• **TO DO**
An exact copy of the listing is needed, with every line kept.

EXTRACTED DATA START

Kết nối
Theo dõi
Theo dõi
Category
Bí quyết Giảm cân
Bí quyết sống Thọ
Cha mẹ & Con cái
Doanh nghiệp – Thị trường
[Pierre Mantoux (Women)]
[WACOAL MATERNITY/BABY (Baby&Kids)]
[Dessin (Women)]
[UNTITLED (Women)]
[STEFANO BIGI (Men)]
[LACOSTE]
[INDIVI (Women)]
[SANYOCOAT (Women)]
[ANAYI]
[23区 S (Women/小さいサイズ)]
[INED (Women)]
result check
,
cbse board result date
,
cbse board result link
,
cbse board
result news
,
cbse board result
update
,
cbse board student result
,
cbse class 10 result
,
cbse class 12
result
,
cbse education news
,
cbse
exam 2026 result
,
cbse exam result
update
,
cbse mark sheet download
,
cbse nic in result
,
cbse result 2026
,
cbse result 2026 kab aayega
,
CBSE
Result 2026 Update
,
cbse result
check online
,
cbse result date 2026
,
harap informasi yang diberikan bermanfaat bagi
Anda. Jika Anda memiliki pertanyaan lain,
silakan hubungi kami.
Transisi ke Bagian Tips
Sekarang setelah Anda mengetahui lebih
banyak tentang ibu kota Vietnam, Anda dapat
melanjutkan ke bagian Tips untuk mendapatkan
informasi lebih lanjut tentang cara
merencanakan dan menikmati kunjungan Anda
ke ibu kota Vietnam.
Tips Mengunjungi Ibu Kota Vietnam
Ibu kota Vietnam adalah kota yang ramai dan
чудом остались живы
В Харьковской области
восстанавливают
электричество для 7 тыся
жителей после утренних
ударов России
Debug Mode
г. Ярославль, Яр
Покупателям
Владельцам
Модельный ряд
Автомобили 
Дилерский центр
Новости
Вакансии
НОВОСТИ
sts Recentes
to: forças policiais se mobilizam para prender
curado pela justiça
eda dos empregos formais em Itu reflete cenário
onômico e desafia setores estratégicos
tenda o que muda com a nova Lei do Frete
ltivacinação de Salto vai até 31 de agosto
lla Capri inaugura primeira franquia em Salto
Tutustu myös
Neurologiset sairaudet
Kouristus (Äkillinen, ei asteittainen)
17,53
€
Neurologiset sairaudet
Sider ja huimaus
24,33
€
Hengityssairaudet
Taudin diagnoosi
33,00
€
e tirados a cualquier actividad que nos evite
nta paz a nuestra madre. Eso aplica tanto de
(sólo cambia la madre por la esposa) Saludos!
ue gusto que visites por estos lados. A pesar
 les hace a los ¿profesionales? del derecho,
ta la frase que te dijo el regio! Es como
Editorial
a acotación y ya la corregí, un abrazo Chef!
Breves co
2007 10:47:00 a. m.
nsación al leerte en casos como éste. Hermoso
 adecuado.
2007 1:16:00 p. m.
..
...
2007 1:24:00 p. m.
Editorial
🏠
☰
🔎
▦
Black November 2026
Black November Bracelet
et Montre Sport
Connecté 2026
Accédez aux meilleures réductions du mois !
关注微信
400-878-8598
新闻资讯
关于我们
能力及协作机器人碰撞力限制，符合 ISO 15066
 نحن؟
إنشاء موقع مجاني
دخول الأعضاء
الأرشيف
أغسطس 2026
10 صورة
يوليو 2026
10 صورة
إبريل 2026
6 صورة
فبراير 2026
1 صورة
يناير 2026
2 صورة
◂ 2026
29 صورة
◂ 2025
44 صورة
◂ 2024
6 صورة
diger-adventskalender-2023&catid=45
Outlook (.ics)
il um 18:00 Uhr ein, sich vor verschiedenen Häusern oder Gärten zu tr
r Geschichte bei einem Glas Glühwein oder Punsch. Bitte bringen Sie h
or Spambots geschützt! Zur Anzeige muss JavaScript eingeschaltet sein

EXTRACTED DATA END

• **RESULT OF THIS TASK**
Kết nối
Theo dõi
Theo dõi
Category
Bí quyết Giảm cân
Bí quyết sống Thọ
Cha mẹ & Con cái
Doanh nghiệp – Thị trường
[Pierre Mantoux (Women)]
[WACOAL MATERNITY/BABY (Baby&Kids)]
[Dessin (Women)]
[UNTITLED (Women)]
[STEFANO BIGI (Men)]
[LACOSTE]
[INDIVI (Women)]
[SANYOCOAT (Women)]
[ANAYI]
[23区 S (Women/小さいサイズ)]
[INED (Women)]
result check
,
cbse board result date
,
cbse board result link
,
cbse board
result news
,
cbse board result
update
,
cbse board student result
,
cbse class 10 result
,
cbse class 12
result
,
cbse education news
,
cbse
exam 2026 result
,
cbse exam result
update
,
cbse mark sheet download
,
cbse nic in result
,
cbse result 2026
,
cbse result 2026 kab aayega
,
CBSE
Result 2026 Update
,
cbse result
check online
,
cbse result date 2026
,
harap informasi yang diberikan bermanfaat bagi
Anda. Jika Anda memiliki pertanyaan lain,
silakan hubungi kami.
Transisi ke Bagian Tips
Sekarang setelah Anda mengetahui lebih
banyak tentang ibu kota Vietnam, Anda dapat
melanjutkan ke bagian Tips untuk mendapatkan
informasi lebih lanjut tentang cara
merencanakan dan menikmati kunjungan Anda
ke ibu kota Vietnam.
Tips Mengunjungi Ibu Kota Vietnam
Ibu kota Vietnam adalah kota yang ramai dan
чудом остались живы
В Харьковской области
восстанавливают
электричество для 7 тыся
жителей после утренних
ударов России
Debug Mode
г. Ярославль, Яр
Покупателям
Владельцам
Модельный ряд
Автомобили 
Дилерский центр
Новости
Вакансии
НОВОСТИ
sts Recentes
to: forças policiais se mobilizam para prender
curado pela justiça
eda dos empregos formais em Itu reflete cenário
onômico e desafia setores estratégicos
tenda o que muda com a nova Lei do Frete
ltivacinação de Salto vai até 31 de agosto
lla Capri inaugura primeira franquia em Salto
Tutustu myös
Neurologiset sairaudet
Kouristus (Äkillinen, ei asteittainen)
17,53
€
Neurologiset sairaudet
Sider ja huimaus
24,33
€
Hengityssairaudet
Taudin diagnoosi
33,00
€
e tirados a cualquier actividad que nos evite
nta paz a nuestra madre. Eso aplica tanto de
(sólo cambia la madre por la esposa) Saludos!
ue gusto que visites por estos lados. A pesar
 les hace a los ¿profesionales? del derecho,
ta la frase que te dijo el regio! Es como
Editorial
a acotación y ya la corregí, un abrazo Chef!
Breves co
2007 10:47:00 a. m.
nsación al leerte en casos como éste. Hermoso
 adecuado.
2007 1:16:00 p. m.
..
...
2007 1:24:00 p. m.
Editorial
🏠
☰
🔎
▦
Black November 2026
Black November Bracelet
et Montre Sport
Connecté 2026
Accédez aux meilleures réductions du mois !
关注微信
400-878-8598
新闻资讯
关于我们
能力及协作机器人碰撞力限制，符合 ISO 15066
 نحن؟
إنشاء موقع مجاني
دخول الأعضاء
الأرشيف
أغسطس 2026
10 صورة
يوليو 2026
10 صورة
إبريل 2026
6 صورة
فبراير 2026
1 صورة
يناير 2026
2 صورة
◂ 2026
29 صورة
◂ 2025
44 صورة
◂ 2024
6 صورة
diger-adventskalender-2023&catid=45
Outlook (.ics)
il um 18:00 Uhr ein, sich vor verschiedenen Häusern oder Gärten zu tr
r Geschichte bei einem Glas Glühwein oder Punsch. Bitte bringen Sie h
or Spambots geschützt! Zur Anzeige muss JavaScript eingeschaltet sein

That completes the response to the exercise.